According to the LTA, the Queens Park Tennis Club has had the highest court utilisation (75%) of any park club in the London and South East area since 2019.

The number of players using the facility in this period (706) was more than double the region average (328), with court bookings (4,933) being 41% higher than any other in the area (2,968).

Another volunteer-run club, The Hove Park Tennis Alliance, has seen more than 300 new members since it became self-sufficient in 2017.

“We have seen a huge rise in participation numbers since the Queens Park Tennis Club CIC formed in 2017,” said the club’s marketing manager, Conrad Bruner, to Overtime Online.

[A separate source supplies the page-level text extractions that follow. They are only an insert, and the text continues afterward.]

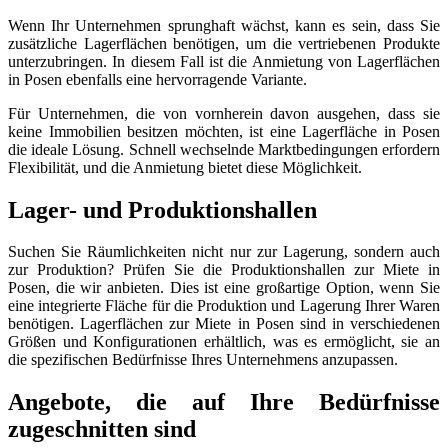
Wenn Ihr Unternehmen sprunghaft wächst, kann es sein, dass Sie
zusätzliche Lagerflächen benötigen, um die vertriebenen Produkte
unterzubringen. In diesem Fall ist die Anmietung von Lagerflächen
in Posen ebenfalls eine hervorragende Variante.
Für Unternehmen, die von vornherein davon ausgehen, dass sie
keine Immobilien besitzen möchten, ist eine Lagerfläche in Posen
die ideale Lösung. Schnell wechselnde Marktbedingungen erfordern
Flexibilität, und die Anmietung bietet diese Möglichkeit.
Lager- und Produktionshallen
Suchen Sie Räumlichkeiten nicht nur zur Lagerung, sondern auch
zur Produktion? Prüfen Sie die Produktionshallen zur Miete in
Posen, die wir anbieten. Dies ist eine großartige Option, wenn Sie
eine integrierte Fläche für die Produktion und Lagerung Ihrer Waren
benötigen. Lagerflächen zur Miete in Posen sind in verschiedenen
Größen und Konfigurationen erhältlich, was es ermöglicht, sie an
die spezifischen Bedürfnisse Ihres Unternehmens anzupassen.
Angebote, die auf Ihre Bedürfnisse
zugeschnitten sind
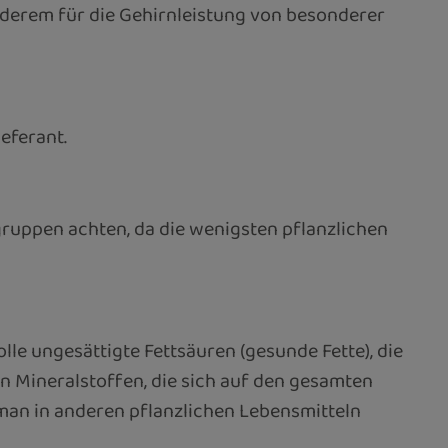
nderem für die Gehirnleistung von besonderer
eferant.
uppen achten, da die wenigsten pflanzlichen
le ungesättigte Fettsäuren (gesunde Fette), die
en Mineralstoffen, die sich auf den gesamten
 man in anderen pflanzlichen Lebensmitteln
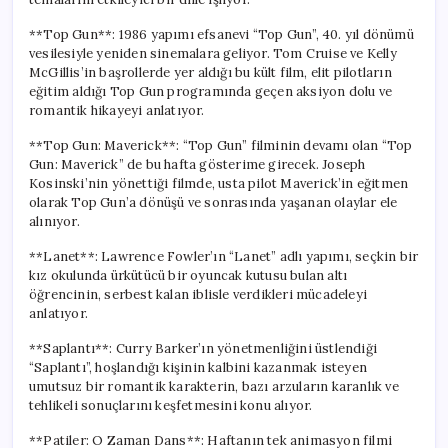
**Top Gun**: 1986 yapımı efsanevi “Top Gun”, 40. yıl dönümü
vesilesiyle yeniden sinemalara geliyor. Tom Cruise ve Kelly
McGillis’in başrollerde yer aldığı bu kült film, elit pilotların
eğitim aldığı Top Gun programında geçen aksiyon dolu ve
romantik hikayeyi anlatıyor.
**Top Gun: Maverick**: “Top Gun” filminin devamı olan “Top
Gun: Maverick” de bu hafta gösterime girecek. Joseph
Kosinski’nin yönettiği filmde, usta pilot Maverick’in eğitmen
olarak Top Gun’a dönüşü ve sonrasında yaşanan olaylar ele
alınıyor.
**Lanet**: Lawrence Fowler’ın “Lanet” adlı yapımı, seçkin bir
kız okulunda ürkütücü bir oyuncak kutusu bulan altı
öğrencinin, serbest kalan iblisle verdikleri mücadeleyi
anlatıyor.
**Saplantı**: Curry Barker’ın yönetmenliğini üstlendiği
“Saplantı”, hoşlandığı kişinin kalbini kazanmak isteyen
umutsuz bir romantik karakterin, bazı arzuların karanlık ve
tehlikeli sonuçlarını keşfetmesini konu alıyor.
**Patiler: O Zaman Dans**: Haftanın tek animasyon filmi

“Volunteers care more about their tennis club than council workers. By improving the condition of our courts, promoting ourselves online, hosting events and boosting our coaching programme, we are now one of the most successful independent park clubs in the South East.”

These clubs are two of many in the city that are solely run by volunteers and reliant on self-generated income, thanks to the “Self-Managed Sport Facilities” policy initiated by the Brighton and Hove City Council in 2016.

In an aim to reduce public spending, the council started to encourage not-for profit organisations or community interest companies (CIC) to take ownership of its park’s sports facilities.

At a policy and resources meeting on 18 March 2021, due to the success of clubs like Queens Park, the council agreed to continue supporting this strategy.